Dachgleichenfeier & Fahrzeugsegnung

Samstag, der 27.9.2008, war ein großer Tag in der Historie des Roten Kreuz Tulln:

Am Grundstück des Rohbaus fanden die Dachgleichen sowie die Fahrzeugsegnung dreier Einsatzfahrzeuge statt.

Bezirksstellenleiter Prim. Dr. Feik begrüßte die zahlreich erschienenen Festgäste, die Mitarbeiter/innen des Roten Kreuzes, den Architekten Dipl. Ing. Fick sowie die Mitarbeiter/innen der Baufirma Steiner.

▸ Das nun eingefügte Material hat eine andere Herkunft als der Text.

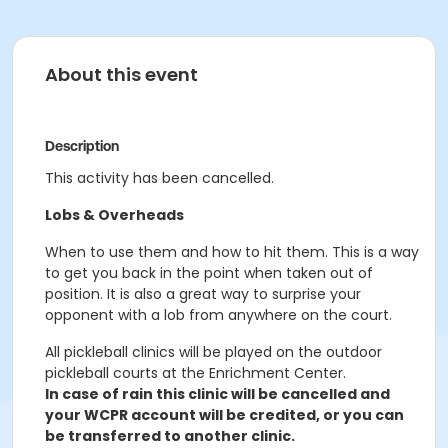
About this event
Description
This activity has been cancelled.
Lobs & Overheads
When to use them and how to hit them. This is a way
to get you back in the point when taken out of
position. It is also a great way to surprise your
opponent with a lob from anywhere on the court.
All pickleball clinics will be played on the outdoor
pickleball courts at the Enrichment Center.
In case of rain this clinic will be cancelled and
your WCPR account will be credited, or you can
be transferred to another clinic.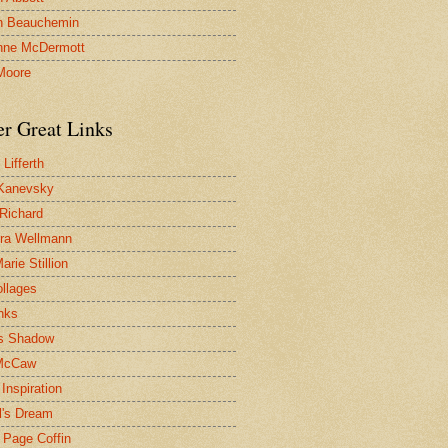
n Beauchemin
nne McDermott
Moore
er Great Links
Lifferth
Kanevsky
 Richard
ra Wellmann
rie Stillion
ollages
inks
s Shadow
McCaw
Inspiration
l's Dream
 Page Coffin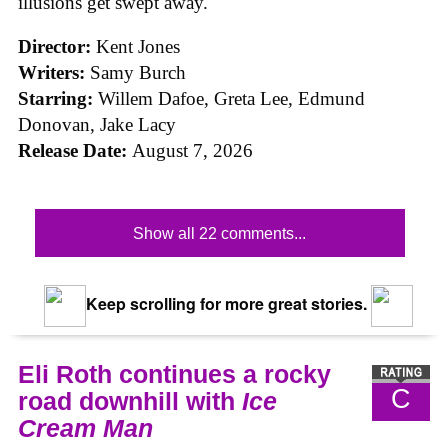
illusions get swept away.
Director:
Kent Jones
Writers:
Samy Burch
Starring:
Willem Dafoe, Greta Lee, Edmund
Donovan, Jake Lacy
Release Date:
August 7, 2026
Show all 22 comments...
Keep scrolling for more great stories.
Eli Roth continues a rocky
C
road downhill with
Ice
Cream Man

Dr. Feik freute sich, über die Bauentwicklung sowie die Einhaltung des Zeitplanes, welche mit der Übersiedlung im April 2009 komplettiert werden soll. Weiters sprach er Dankesworte an die involvierten Baufirmen sowie Bauunterstützer in Form der Bevölkerung, dem Land Niederösterreich sowie den Gemeinden aus.

Durch das weitere Programm führte die Geschäftsführerin Mag. Karin Zeiler- Fidler.

Bürgermeister Willi Stift zeigte sich über die Dachgleiche ebenfalls sehr erfreut und betonte, dass sich der Neubau des Roten Kreuz Tulln im wichtigsten und dynamischsten Entwicklungsgebiet der Stadtgemeinde befinde.

Nachfolgeredner KO LAbg. Helmut Cerwenka bedankte sich einerseits bei den Mitarbeiter/innen des Roten Kreuz Tulln für deren Dienste im Zeichen der Menschlichkeit, andererseits betonte er die Wichtigkeit der finanziellen Sicherstellung für den Fortbestand des Rettungsdienstes im Land Niederösterreich. "Diese Sicherung soll in wenigen Tagen mit der Abhaltung des Rettungsgipfels zwischen Land, Gemeinden, Rettungsorganisationen und Sozialversicherungsträgern abgehalten werden", so Cerwenka.

Abg. z. NR. Vbgm. Mag. Peter Eisenschenk, Ausschussmitglied des Roten Kreuz Tulln, zeigte sich äußerst erfreut, diesem lang ersehnten Akt der Gleichenfeier, welche den großartigen Baufortschritt demonstriert, beiwohnen zu dürfen. Zugleich sprach er seinen Dank und Respekt an sämtliche Mitarbeiter/innen des Roten Kreuzes aus und betonte, dass man jederzeit beim Anblick eines Fahrzeuges des Roten Kreuzes den persönlichen Einsatz jedes einzelnen bedenken sollte.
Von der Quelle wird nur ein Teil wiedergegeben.